I grew up in Lebanon at a time when Muslims were already the majority, and yet I never saw a woman with her face covered in public, even in Muslim neighborhoods. Several members of my family grew up in Egypt and make the same observation. With the growth of the Muslim Brotherhood in Egypt, however, the niqab and the burqa are now often seen in the streets of Cairo.
Raheel Raza, president of the Council for Muslims Facing Tomorrow, wrote, “[I] never saw a niqab when I was growing up in Karachi, Pakistan. […] But in the 25 years I have called Canada home, I have seen a steady rise of Muslim women being strangled in the pernicious black tent that is passed off to naïve and guilt-ridden white, mainstream Canadians as an essential Islamic practice”.

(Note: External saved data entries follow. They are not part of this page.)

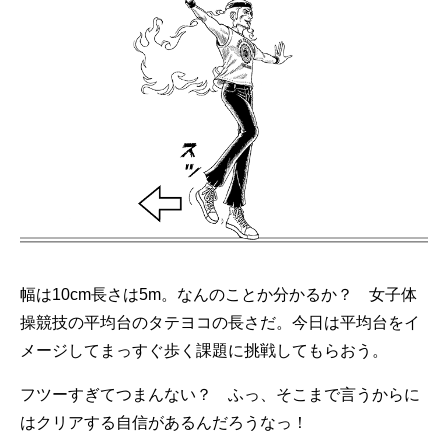
幅は10cm長さは5m。なんのことか分かるか？ 女子体
操競技の平均台のタテヨコの長さだ。今日は平均台をイ
メージしてまっすぐ歩く課題に挑戦してもらおう。
フツーすぎてつまんない？ ふっ、そこまで言うからに
はクリアする自信があるんだろうなっ！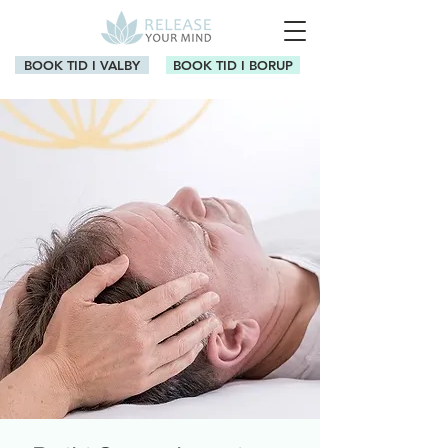
BOOK TID I VALBY
BOOK TID I BORUP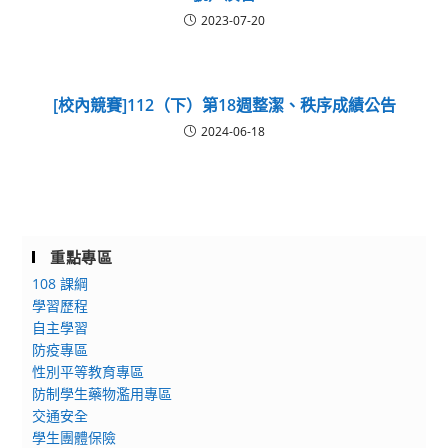
2023-07-20
[校內競賽]112（下）第18週整潔、秩序成績公告
2024-06-18
重點專區
108 課綱
學習歷程
自主學習
防疫專區
性別平等教育專區
防制學生藥物濫用專區
交通安全
學生團體保險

Islamism is the opposite of social liberalism. Whereas liberalism aims to achieve for women equal rights and opportunities, Islamism considers women inferior and expects them to be subservient. The infiltration of Islamist values into Canadian society can only send chills into the backs of liberals.
A political hot potato
There are however no easy answers to fighting Islamism in Canada since we also value freedom of speech, freedom of thought, and personal choice. A ban on face coverings can be seen as a patriarchal imposition on women who may in theory choose to cover their faces. And if a husband prevents his wife from leaving the house with her face uncovered, a ban may transform her house into a jail.
Politicians try to avoid complex issues, and the growth of Islamism in liberal societies is undoubtedly a complex issue. Quebec politicians deserve credit for at least trying. Federal politicians refuse to even talk about it.

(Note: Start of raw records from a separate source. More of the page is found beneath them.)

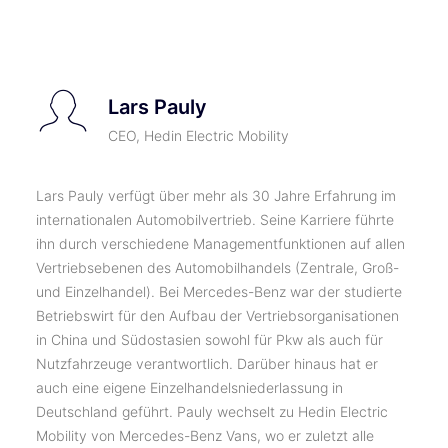
TICKETS
Lars Pauly
CEO, Hedin Electric Mobility
Lars Pauly verfügt über mehr als 30 Jahre Erfahrung im
internationalen Automobilvertrieb. Seine Karriere führte
ihn durch verschiedene Managementfunktionen auf allen
Vertriebsebenen des Automobilhandels (Zentrale, Groß-
und Einzelhandel). Bei Mercedes-Benz war der studierte
Betriebswirt für den Aufbau der Vertriebsorganisationen
in China und Südostasien sowohl für Pkw als auch für
Nutzfahrzeuge verantwortlich. Darüber hinaus hat er
auch eine eigene Einzelhandelsniederlassung in
Deutschland geführt. Pauly wechselt zu Hedin Electric
Mobility von Mercedes-Benz Vans, wo er zuletzt alle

During the Conservative leadership campaign, Kellie Leitch attempted to bring forward a proposal to defend Canadian values by asking some tough questions of potential immigrants, but she faced strong opposition even within her party. After Andrew Scheer won the leadership, he left Leitch out of his shadow cabinet and gave another former candidate, Lisa Raitt, the position of deputy leader even though Leitch received almost twice as many votes as Raitt on the first ballot.

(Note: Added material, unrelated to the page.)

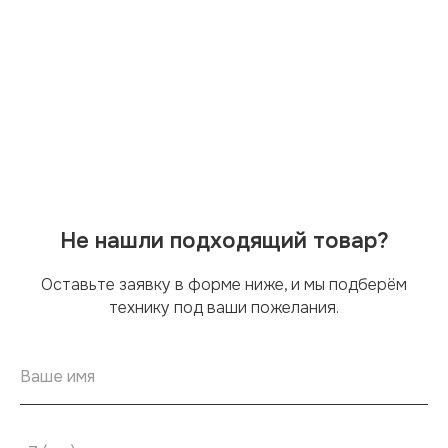
Не нашли подходящий товар?
Оставьте заявку в форме ниже, и мы подберём
технику под ваши пожелания.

The federal Liberal Party and the NDP stay even farther away than their conservative counterparts from fighting Islamism. Almost all Liberal Members of Parliament (MPs), all NDP MPs, and a small number of Conservative MPs passed a vague motion condemning “Islamophobia” without defining its meaning, which could be interpreted as an attempt to muzzle legitimate criticism of Islamism.
Demagogues could fill the void
While I never saw burqas and niqabs in Lebanon, I see them now in Ottawa, far too often. Such occurrences are frequent reminders to Canadians that the issue of Islamism is not a faraway problem but a local one.
Canada has no leading politician resembling Donald Trump at the moment, but neither did the U.S. until two years ago. Then Trump barged into the political scene and raised issues that Americans were concerned about, such as Islamic terrorism, issues that other politicians were afraid to discuss.
There are likely more significant reasons why Trump was elected, but his willingness to be politically incorrect was undoubtedly one of the attributes that attracted voters to him. We see such a phenomenon occurring in parts of Europe as well, such as Germany where the extreme right has significantly weakened Chancellor Angela Merkel’s dominance.
Politicians must find the courage to ask the politically incorrect questions, even when they do not have all the answers, so that intelligent solutions can emerge. If competent politicians ignore the challenge, demagogues may take advantage of the vacuum and propose ill-conceived populist ideas, which is the last thing we need.
Fred Maroun is a Canadian of Arab origin. He lived in Lebanon until 1984, including during 10 years of civil war. He regularly blogs for The Times of Israel.